One trivial solution would be to take each section in turn and force the first student from the waiting list into the section and then check if someone end up dropping out when things are resolved (O(n) or more on the number of section). This would work for some cases but I think that there might be better options involving forcing more than one student into a section (O(n) or more on the student count) and/or operating on more than one section at a time (O(bad) :-)
Well, this just comes down to finding cycles in the directed graph of classes right? each link is a student that wants to go from one node to another, and any time you find a cycle, you delete it, because those students can resolve their needs with each other. You're finished when you're out of cycles.
Ok, lets try. We have 8 students (1..8) and 4 sections. Each student is in a section and each section has room for 2 students. Most students want to switch but not all.
In the table below, we see the students their current section, their required section and the position on the queue (if any).
+------+-----+-----+-----+
| stud | now | req | que |
+------+-----+-----+-----+
| 1 | A | D | 2 |
| 2 | A | D | 1 |
| 3 | B | B | - |
| 4 | B | A | 2 |
| 5 | C | A | 1 |
| 6 | C | C | - |
| 7 | D | C | 1 |
| 8 | D | B | 1 |
+------+-----+-----+-----+
We can present this information in a graph:
+-----+ +-----+ +-----+
| C |---[5]--->1| A |2<---[4]---| B |
+-----+ +-----+ +-----+
1 | | 1
^ | | ^
| [1] [2] |
| | | |
[7] | | [8]
| V V |
| 2 1 |
| +-----+ |
\--------------| D |--------------/
+-----+
We try to find a section with a vacancy, but we find none.
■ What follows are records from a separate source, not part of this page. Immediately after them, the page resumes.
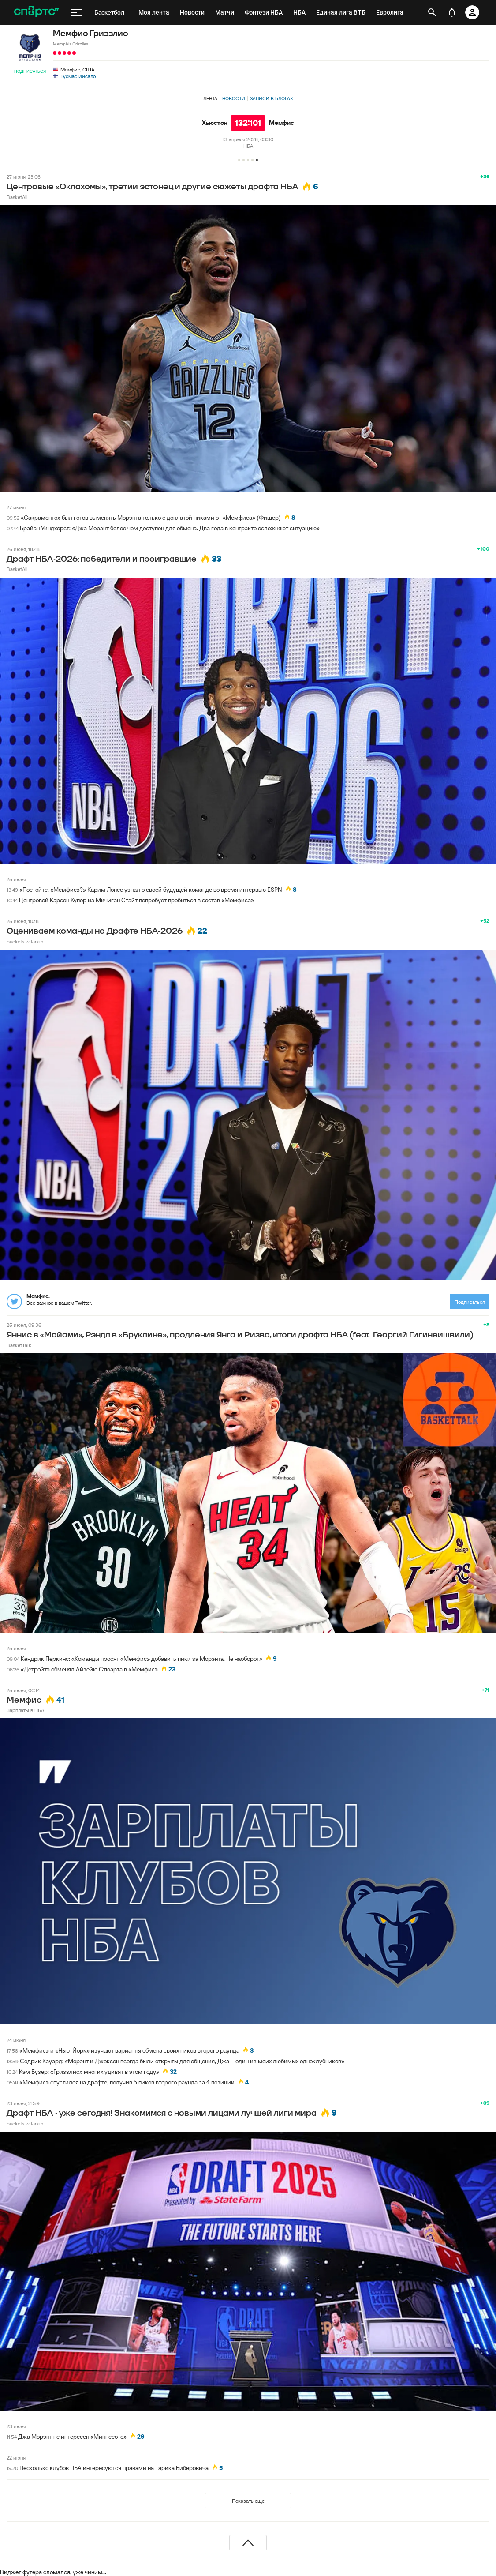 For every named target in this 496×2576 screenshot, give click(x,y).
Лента (210, 98)
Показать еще (248, 2500)
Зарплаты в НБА (25, 1710)
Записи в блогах (271, 98)
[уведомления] (451, 12)
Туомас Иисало (78, 76)
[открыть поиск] (432, 12)
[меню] (76, 12)
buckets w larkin (25, 941)
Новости (233, 98)
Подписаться (30, 71)
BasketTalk (19, 1345)
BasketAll (17, 197) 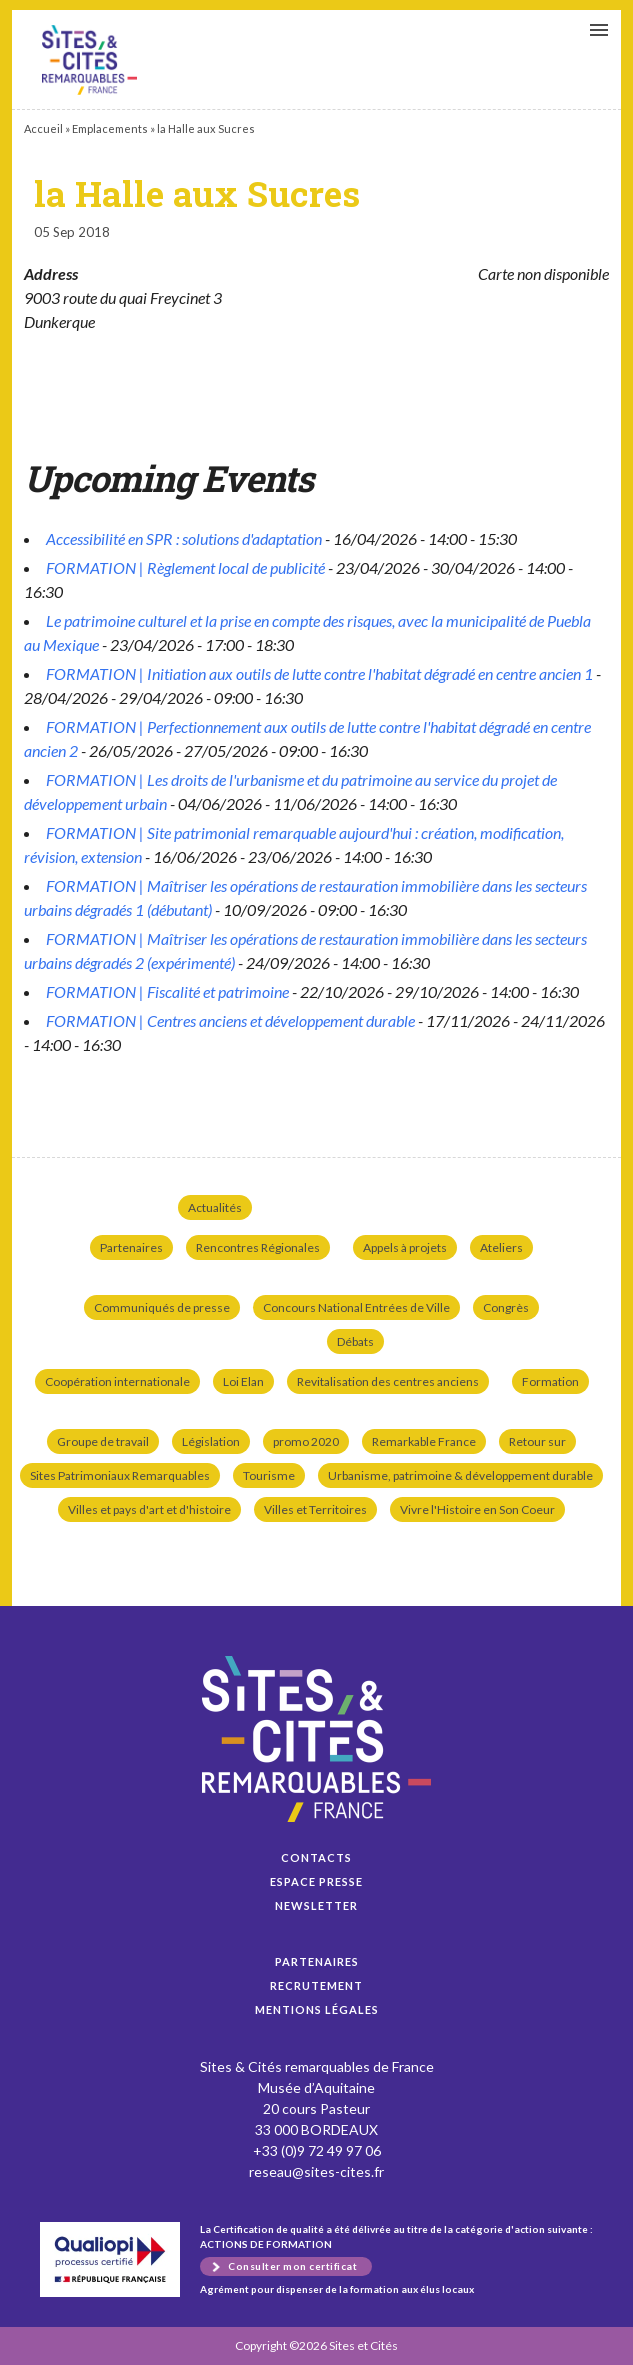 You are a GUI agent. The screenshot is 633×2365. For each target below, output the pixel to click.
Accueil (43, 128)
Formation (550, 1381)
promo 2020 (306, 1441)
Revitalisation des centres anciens (388, 1381)
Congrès (506, 1307)
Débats (355, 1341)
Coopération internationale (117, 1381)
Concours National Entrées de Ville (356, 1307)
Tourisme (269, 1475)
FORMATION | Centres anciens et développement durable (230, 1020)
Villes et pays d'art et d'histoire (149, 1509)
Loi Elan (243, 1381)
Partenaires (131, 1247)
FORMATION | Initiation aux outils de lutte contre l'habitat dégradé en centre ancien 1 (319, 673)
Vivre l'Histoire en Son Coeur (477, 1509)
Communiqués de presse (162, 1307)
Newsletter (316, 1905)
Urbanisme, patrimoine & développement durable (460, 1475)
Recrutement (316, 1985)
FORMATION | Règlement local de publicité (185, 567)
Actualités (215, 1207)
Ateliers (501, 1247)
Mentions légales (317, 2009)
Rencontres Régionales (258, 1247)
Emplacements (110, 128)
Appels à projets (405, 1247)
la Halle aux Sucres (89, 60)
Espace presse (316, 1881)
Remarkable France (424, 1441)
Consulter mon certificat (292, 2266)
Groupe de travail (103, 1441)
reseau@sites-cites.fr (316, 2171)
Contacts (316, 1857)
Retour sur (537, 1441)
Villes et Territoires (315, 1509)
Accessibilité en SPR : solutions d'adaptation (184, 538)
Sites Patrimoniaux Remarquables (120, 1475)
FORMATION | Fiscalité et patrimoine (167, 991)
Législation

So because all sections are full, we need a dirty trick. So lets take a random section with a non empty queue. In this case section A and assume, it has an extra position. This means student 5 can enter section A, leaving a vacancy at section C which is taken by student 7. This leaves a vacancy in section D which is taken by student 2. We now have a vacancy at section A. But we assumed that section A has an extra position, so we can remove this assumption and have gained a simpler graph.
If the path never returned to section A, undo the moves and mark A as an invalid startingpoint. Retry with another section.
If there are no valid sections left we are finished.
Right now we have the following situation:
+-----+ +-----+ +-----+
| C | | A |1<---[4]---| B |
+-----+ +-----+ +-----+
| 1
| ^
[1] |
| |
| [8]
V |
1 |
+-----+ |
| D |--------------/
+-----+
We repeat the trick with another random section, and this solves the graph.
If you start with several students currently not assigned, you add an extra dummy section as their startingpoint. Of course, this means that there must be vacancies in any sections or the problem is not solvable.
Note that due to the order in the queue, it can be possible that there is no solution.
This is actually a Graph problem. You can think of each of these waiting list dependencies as edges on a directed graph. If this graph has a cycle, then you have one of the situations you described. Once you have identified a cycle, you can chose any point to "break" the cycle by "over filling" one of the classes, and you will know that things will settle correctly because there was a cycle in the graph.